After I had the basic stitches down, I really wanted to explore cables. They were still a bit of a mystery to me, so I decided to check out The Very Easy Guide to Cable Knitting by Lynne Watterson. This book is set up using a conversational “lesson” format. Although it relies on the use of illustrations, rather than photos, to demonstrate techniques, I found it easy to follow along with. The book starts with knitting basics, so theoretically, a complete beginner could rely on this book to teach him/her knitting as well. (I wouldn’t recommend it though – I find that a lot of people have difficulty learning from illustrations.) Then there are three chapters on cables: Mock cables, Cable panels, and Cable patterns. Each chapter includes several projects that are progressively more difficult. There are also several detailed lessons in the final chapter on finishing techniques. The photographs of the cables and the projects are quite lovely and the book is a real pleasure to look through. Although I am not much interested in making the projects, I refer to the book as a stitch guide for cables all the time. I have one minor complaint (or perhaps it is a suggestion?). The book talks you through everything, and then suddenly uses various cable abbreviations without explanation. After a bit of searching, I did find that all of the abbreviations are listed in the back and clearly explained there. It just interrupted the flow of the “lesson” when I was a total cable newbie.
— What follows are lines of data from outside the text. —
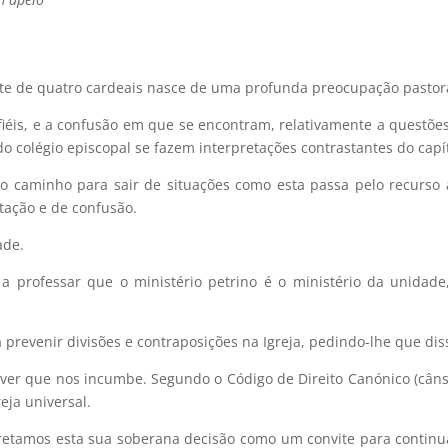
rte de quatro cardeais nasce de uma profunda preocupação pastor
éis, e a confusão em que se encontram, relativamente a questões
colégio episcopal se fazem interpretações contrastantes do capítul
 o caminho para sair de situações como esta passa pelo recurso 
tação e de confusão.
ade.
s a professar que o ministério petrino é o ministério da unidad
 prevenir divisões e contraposições na Igreja, pedindo-lhe que di
r que nos incumbe. Segundo o Código de Direito Canónico (câns. 3
eja universal.
retamos esta sua soberana decisão como um convite para continua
Overall, I would give this book 4 out of 5 stars as a cable book in general and 5 out of 5 stars as a newbie’s cable book.
It seems that sweaters and socks are all part of the “being a knitter” package. My favorite beginner friendly books to indoctrinate you into the sweater and sock culture, respectively, are The Knitter’s Handy Book of Sweater Patterns by Ann Budd and Toe-Up 2-at-a-Time Socks by Melissa Morgan-Oakes. I gave a detailed overview of Ann Budd’s book in this post, and would only add that it provides a lot of background detail that would benefit a beginner to sweater making, whether you choose to follow one of the patterns or design your own sweater using the “formulas.” I would give it 5 out of 5 stars as a beginner design book and a beginner sweater book.
While I personally do not understand the fascination with sock knitting, Melissa Morgan-Oakes has come the closest to inspiring within me the motivation to make socks. First of all, there are no double pointed needles, and just looking at the configurations of those things makes me want to run screaming from the room. Second, the book is jam packed with pictures and the woman is an entertaining writer. I was literally sucked in by her introduction and found myself reading through half the book in one sitting. The step-by-step photographs are incredible and would absolutely walk any beginner through the process of making socks using her method. I actually did get pretty far into a pair of her sample socks while chaperoning a bus trip with 30+ teenagers – if that doesn’t tell you that the method is clear and easy to follow, I don’t know what will! I give this book 5 out of 5 stars, for doing its very best to convert me into a sock knitter, and at the very least, providing me with the tools for making my own pair of socks on circular needles.
What are your favorite beginner knitting books?